● Assigned task
Exactly the lines from the start of the entries through the line with "von der Spurgruppe, bestehend" are required in the output, with no pictures among them.

● Task data
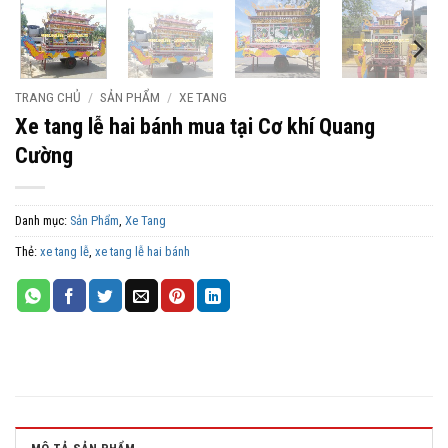
TRANG CHỦ
/
SẢN PHẨM
/
XE TANG
Xe tang lễ hai bánh mua tại Cơ khí Quang
Cường
Danh mục:
Sản Phẩm
,
Xe Tang
Thẻ:
xe tang lễ
,
xe tang lễ hai bánh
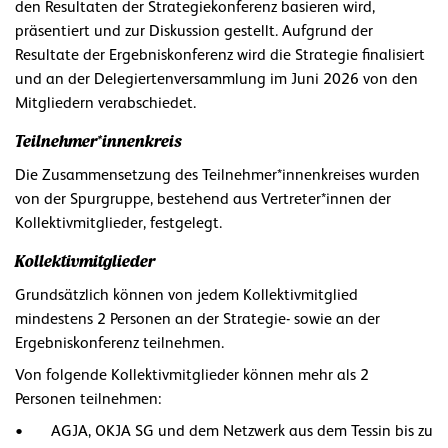
den Resultaten der Strategiekonferenz basieren wird,
präsentiert und zur Diskussion gestellt. Aufgrund der
Resultate der Ergebniskonferenz wird die Strategie finalisiert
und an der Delegiertenversammlung im Juni 2026 von den
Mitgliedern verabschiedet.
Teilnehmer*innenkreis
Die Zusammensetzung des Teilnehmer*innenkreises wurden
von der Spurgruppe, bestehend aus Vertreter*innen der
Kollektivmitglieder, festgelegt.
Kollektivmitglieder
Grundsätzlich können von jedem Kollektivmitglied
mindestens 2 Personen an der Strategie- sowie an der
Ergebniskonferenz teilnehmen.
Von folgende Kollektivmitglieder können mehr als 2
Personen teilnehmen:
• AGJA, OKJA SG und dem Netzwerk aus dem Tessin bis zu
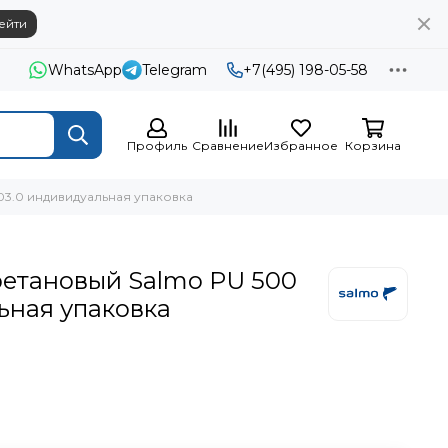
ейти
WhatsApp
Telegram
+7(495) 198-05-58
Профиль
Сравнение
Избранное
Корзина
3.0 индивидуальная упаковка
етановый Salmo PU 500
ьная упаковка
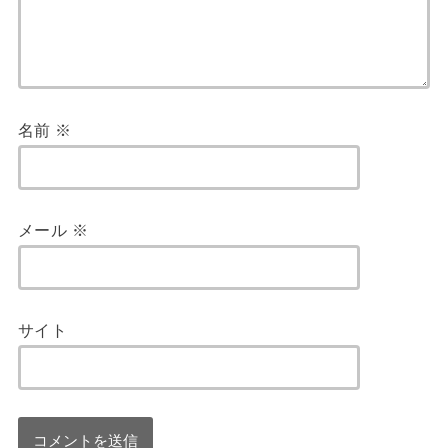
名前
※
メール
※
サイト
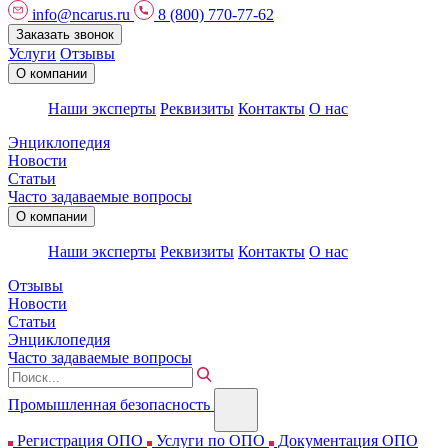
info@ncarus.ru
8 (800) 770-77-62
Заказать звонок
Услуги
Отзывы
О компании
Наши эксперты
Реквизиты
Контакты
О нас
Энциклопедия
Новости
Статьи
Часто задаваемые вопросы
О компании
Наши эксперты
Реквизиты
Контакты
О нас
Отзывы
Новости
Статьи
Энциклопедия
Часто задаваемые вопросы
Промышленная безопасность
Регистрация ОПО
Услуги по ОПО
Документация ОПО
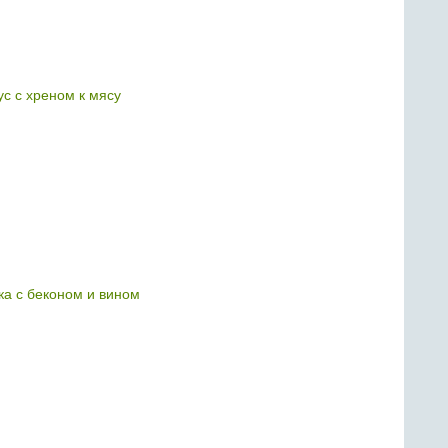
с с хреном к мясу
ука с беконом и вином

● The answer
TRANG CHỦ
/
SẢN PHẨM
/
XE TANG
Xe tang lễ hai bánh mua tại Cơ khí Quang
Cường
Danh mục:
Sản Phẩm
,
Xe Tang
Thẻ:
xe tang lễ
,
xe tang lễ hai bánh
den Resultaten der Strategiekonferenz basieren wird,
präsentiert und zur Diskussion gestellt. Aufgrund der
Resultate der Ergebniskonferenz wird die Strategie finalisiert
und an der Delegiertenversammlung im Juni 2026 von den
Mitgliedern verabschiedet.
Teilnehmer*innenkreis
Die Zusammensetzung des Teilnehmer*innenkreises wurden
von der Spurgruppe, bestehend aus Vertreter*innen der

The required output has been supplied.